Those who have been struggling under the FD Slimfast programme for the past few years are enjoying the irony that demands for new standards for beancounters could lead to the return of investment.
There’s even talk of a new Y2K. Most of the talk will turn out to be just talk. In the IT vendors’ case, they’ve slipped back into the bad old days’ habit of hype. Dozens of desperate companies are now claiming their ‘IT solution’ comes with added Sarbanes-Oxley fixer.
There is plenty support for this wishful thinking. AMR Research estimates $2.5bn (£1.57bn) will be spent by US public companies just on compliance with Sarbanes-Oxley.
More sober voices say that IAS will require very little in the way of new systems. But excessive sobriety has been the new over-enthusiasm since the dotcom collapse – and should come with the same health warnings. The question for IT is not whether business will need to finance a technology bonanza; the coming change is about the emphasis of business IT.

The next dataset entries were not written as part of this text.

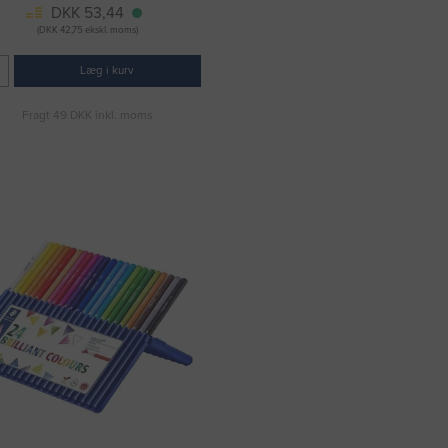
DKK 53,44
(DKK 42,75 ekskl. moms)
Læg i kurv
Fragt 49 DKK inkl. moms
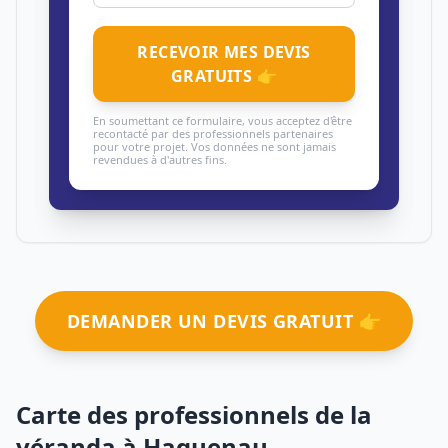
RECEVOIR MES DEVIS
GRATUITS 👉
En soumettant ce formulaire, vous acceptez d'être
recontacté par des professionnels partenaires
pour votre projet. Vos données ne sont jamais
revendues à d'autres fins.
DEMANDER UN DEVIS GRATUIT 👉
Carte des professionnels de la
véranda à Haguenau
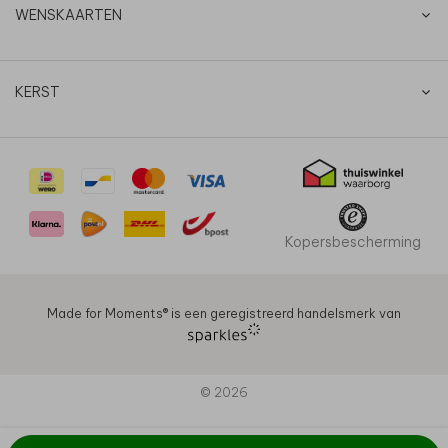
WENSKAARTEN
KERST
Kopersbescherming
Made for Moments®️ is een geregistreerd handelsmerk van
© 2026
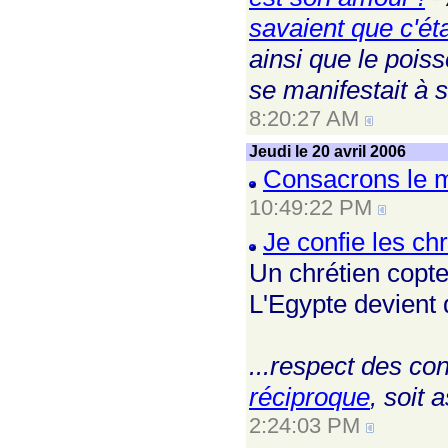
savaient que c'éta
ainsi que le poiss
se manifestait à s
8:20:27 AM
Jeudi le 20 avril 2006
Consacrons le 
10:49:22 PM
Je confie les ch
Un chrétien copte
L'Egypte devient 
...respect des con
réciproque
, soit 
2:24:03 PM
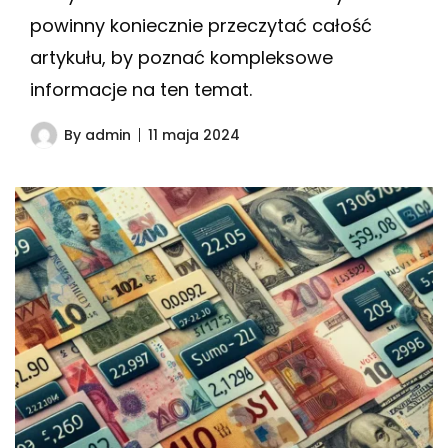
powinny koniecznie przeczytać całość
artykułu, by poznać kompleksowe
informacje na ten temat.
By
admin
11 maja 2024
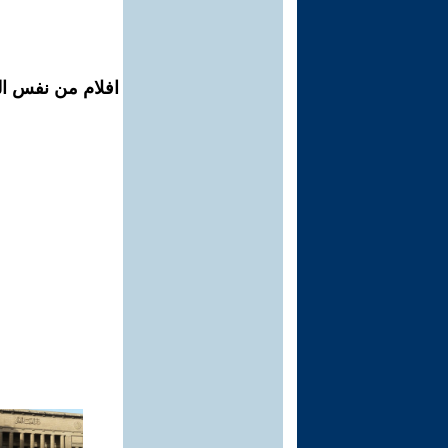
افلام من نفس ال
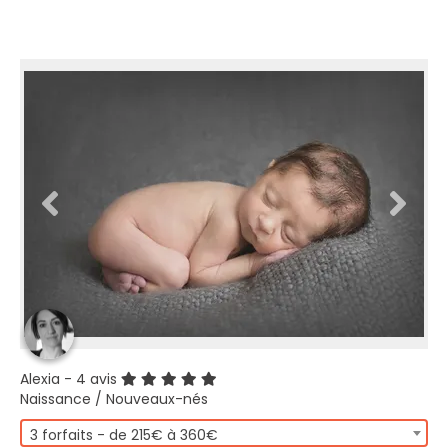
Alexia
- 4 avis
Naissance / Nouveaux-nés
3 forfaits - de 215€ à 360€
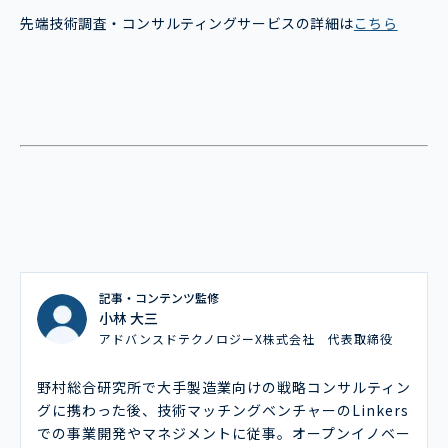
先端技術調査・コンサルティングサービスの詳細は
こちら
記事・コンテンツ監修
小林 大三
アドバンスドテクノロジーX株式会社 代表取締役
野村総合研究所で大手製造業向けの戦略コンサルティン
グに携わった後、技術マッチングベンチャーのLinkers
での事業開発やマネジメントに従事。オープンイノベー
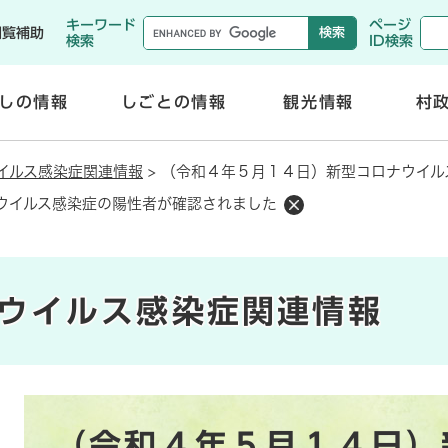
メニューを飛ばして本文へ
キーワード
ページ
閲覧補助
検索
ID検索
しの情報
しごとの情報
観光情報
村
開
開
く
く
イルス感染症関連情報
>
（令和４年５月１４日）新型コロナウイル
ウイルス感染症の陽性者が確認されました
ウイルス感染症関連情報
本
（令和４年５月１４日）
文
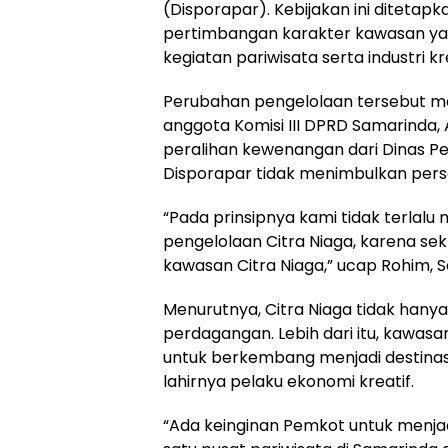
(Disporapar). Kebijakan ini diteta
pertimbangan karakter kawasan ya
kegiatan pariwisata serta industri kre
Perubahan pengelolaan tersebut m
anggota Komisi III DPRD Samarinda, 
peralihan kewenangan dari Dinas P
Disporapar tidak menimbulkan perso
“Pada prinsipnya kami tidak terlal
pengelolaan Citra Niaga, karena sek
kawasan Citra Niaga,” ucap Rohim, S
Menurutnya, Citra Niaga tidak hanya
perdagangan. Lebih dari itu, kawasan
untuk berkembang menjadi destinasi
lahirnya pelaku ekonomi kreatif.
“Ada keinginan Pemkot untuk menjad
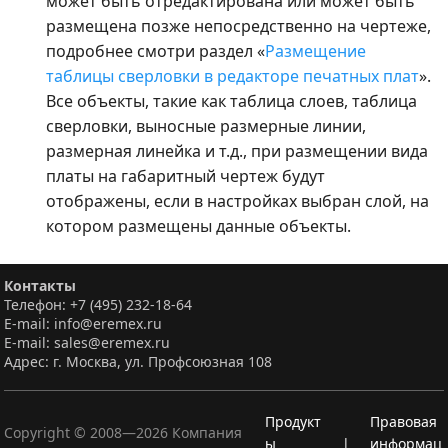
может быть отредактирована или может быть
размещена позже непосредственно на чертеже,
подробнее смотри раздел «
Размещение
таблицы сверловки в редакторе печатных плат
».
Все объекты, такие как таблица слоев, таблица
сверловки, выносные размерные линии,
размерная линейка и т.д., при размещении вида
платы на габаритный чертеж будут
отображены, если в настройках выбран слой, на
котором размещены данные объекты.
Контакты
Телефон: +7 (495) 232-18-64
E-mail: info@eremex.ru
E-mail: sales@eremex.ru
Адрес: г. Москва, ул. Профсоюзная 108
Продукт
Правовая
Copyright © 2008—
2026
Компания
ы
|
информац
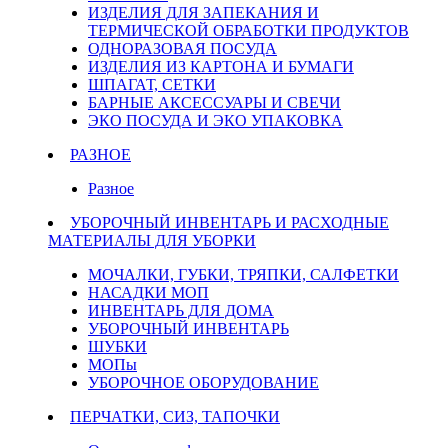
ИЗДЕЛИЯ ДЛЯ ЗАПЕКАНИЯ И
ТЕРМИЧЕСКОЙ ОБРАБОТКИ ПРОДУКТОВ
ОДНОРАЗОВАЯ ПОСУДА
ИЗДЕЛИЯ ИЗ КАРТОНА И БУМАГИ
ШПАГАТ, СЕТКИ
БАРНЫЕ АКСЕССУАРЫ И СВЕЧИ
ЭКО ПОСУДА И ЭКО УПАКОВКА
РАЗНОЕ
Разное
УБОРОЧНЫЙ ИНВЕНТАРЬ И РАСХОДНЫЕ
МАТЕРИАЛЫ ДЛЯ УБОРКИ
МОЧАЛКИ, ГУБКИ, ТРЯПКИ, САЛФЕТКИ
НАСАДКИ МОП
ИНВЕНТАРЬ ДЛЯ ДОМА
УБОРОЧНЫЙ ИНВЕНТАРЬ
ШУБКИ
МОПы
УБОРОЧНОЕ ОБОРУДОВАНИЕ
ПЕРЧАТКИ, СИЗ, ТАПОЧКИ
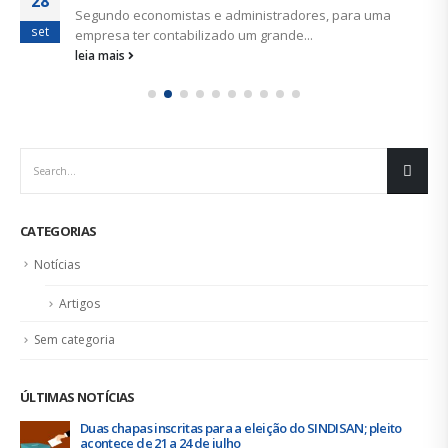
28
Segundo economistas e administradores, para uma
set
empresa ter contabilizado um grande...
leia mais
CATEGORIAS
Notícias
Artigos
Sem categoria
ÚLTIMAS NOTÍCIAS
Duas chapas inscritas para a eleição do SINDISAN; pleito
acontece de 21 a 24 de julho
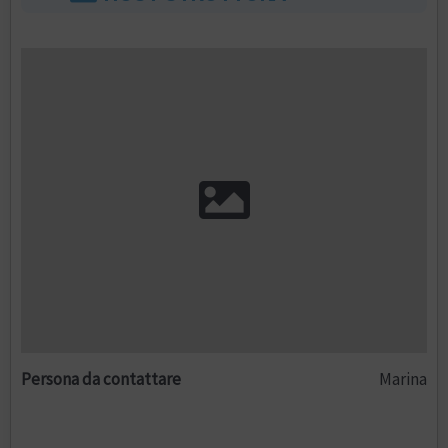
Persona da contattare
Marina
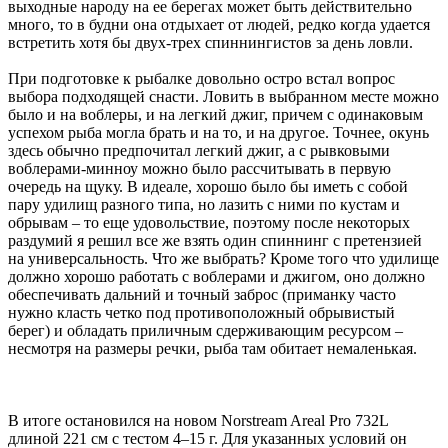
выходные народу на ее берегах может быть действительно
много, то в будни она отдыхает от людей, редко когда удается
встретить хотя бы двух-трех спиннингистов за день ловли.
При подготовке к рыбалке довольно остро встал вопрос
выбора подходящей снасти. Ловить в выбранном месте можно
было и на воблеры, и на легкий джиг, причем с одинаковым
успехом рыба могла брать и на то, и на другое. Точнее, окунь
здесь обычно предпочитал легкий джиг, а с рывковыми
воблерами-минноу можно было рассчитывать в первую
очередь на щуку. В идеале, хорошо было бы иметь с собой
пару удилищ разного типа, но лазить с ними по кустам и
обрывам – то еще удовольствие, поэтому после некоторых
раздумий я решил все же взять один спиннинг с претензией
на универсальность. Что же выбрать? Кроме того что удилище
должно хорошо работать с воблерами и джигом, оно должно
обеспечивать дальний и точный заброс (приманку часто
нужно класть четко под противоположный обрывистый
берег) и обладать приличным сдерживающим ресурсом –
несмотря на размеры речки, рыба там обитает немаленькая.
В итоге остановился на новом Norstream Areal Pro 732L
длиной 221 см с тестом 4–15 г. Для указанных условий он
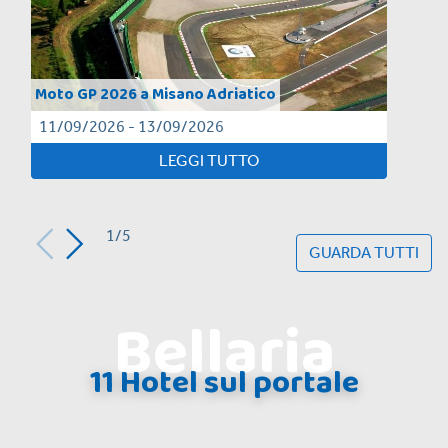
Moto GP 2026 a Misano Adriatico
11/09/2026 - 13/09/2026
LEGGI TUTTO
1/5
GUARDA TUTTI
Bellaria
11 Hotel sul portale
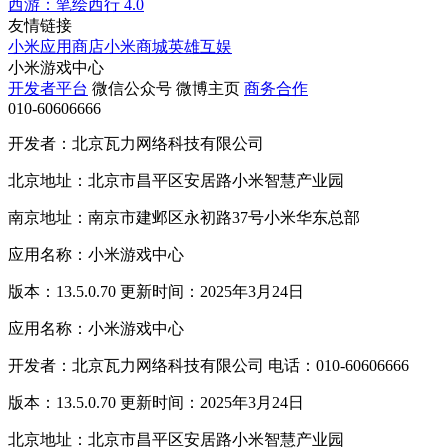
西游：笔绘西行
4.0
友情链接
小米应用商店
小米商城
英雄互娱
小米游戏中心
开发者平台
微信公众号
微博主页
商务合作
010-60606666
开发者：北京瓦力网络科技有限公司
北京地址：北京市昌平区安居路小米智慧产业园
南京地址：南京市建邺区永初路37号小米华东总部
应用名称：小米游戏中心
版本：13.5.0.70 更新时间：2025年3月24日
应用名称：小米游戏中心
开发者：北京瓦力网络科技有限公司 电话：010-60606666
版本：13.5.0.70 更新时间：2025年3月24日
北京地址：北京市昌平区安居路小米智慧产业园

That increasingly means the management of data – more specifically ensuring that bits and bytes data turns into information and knowledge that business can use for competitive advantage.
If you’re looking for a steer on horses to back, web services, service-oriented architecture and data-mining are likely to play a part. Business monitoring software will shoot up to the top four spending priorities of nearly a third of the world’s biggest companies, according to Gartner.
It doesn’t necessarily mean an IT boom, and it certainly doesn’t hand power back to an IT departmental silo. But it does suggest a role for technology in the enterprise – albeit completely aligned to the business.
Don’t be surprised if people eventually see Enron, WorldCom et al as the start of the next stage of the evolution of IT.